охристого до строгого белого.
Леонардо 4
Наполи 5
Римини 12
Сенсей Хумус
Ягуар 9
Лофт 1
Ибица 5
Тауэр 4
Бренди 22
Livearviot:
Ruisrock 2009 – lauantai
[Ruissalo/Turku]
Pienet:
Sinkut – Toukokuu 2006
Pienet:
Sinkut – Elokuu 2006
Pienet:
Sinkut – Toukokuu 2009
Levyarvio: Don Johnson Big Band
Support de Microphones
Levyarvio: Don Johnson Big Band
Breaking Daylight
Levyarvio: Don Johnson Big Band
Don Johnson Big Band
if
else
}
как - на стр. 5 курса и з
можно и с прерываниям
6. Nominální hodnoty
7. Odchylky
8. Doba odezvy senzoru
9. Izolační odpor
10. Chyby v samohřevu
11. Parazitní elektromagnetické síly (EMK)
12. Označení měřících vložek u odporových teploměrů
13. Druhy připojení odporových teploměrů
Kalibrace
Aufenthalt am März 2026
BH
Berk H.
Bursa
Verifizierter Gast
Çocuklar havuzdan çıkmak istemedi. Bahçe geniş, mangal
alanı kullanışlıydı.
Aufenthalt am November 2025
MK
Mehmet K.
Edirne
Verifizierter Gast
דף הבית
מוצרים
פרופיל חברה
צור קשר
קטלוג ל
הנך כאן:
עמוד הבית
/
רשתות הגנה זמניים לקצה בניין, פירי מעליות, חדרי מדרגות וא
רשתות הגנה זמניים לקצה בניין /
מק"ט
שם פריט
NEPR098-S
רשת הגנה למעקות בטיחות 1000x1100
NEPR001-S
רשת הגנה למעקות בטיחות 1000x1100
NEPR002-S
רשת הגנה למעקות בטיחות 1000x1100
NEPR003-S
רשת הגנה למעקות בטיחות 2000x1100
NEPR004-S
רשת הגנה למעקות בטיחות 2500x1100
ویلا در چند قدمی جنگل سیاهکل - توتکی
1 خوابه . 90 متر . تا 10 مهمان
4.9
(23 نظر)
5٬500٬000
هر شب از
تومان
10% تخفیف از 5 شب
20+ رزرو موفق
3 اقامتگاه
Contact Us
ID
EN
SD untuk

- **Activity**: Copy task for the entries above: every line with the string "לקצה".

- **Solved problem**:
רשתות הגנה זמניים לקצה בניין, פירי מעליות, חדרי מדרגות וא
רשתות הגנה זמניים לקצה בניין /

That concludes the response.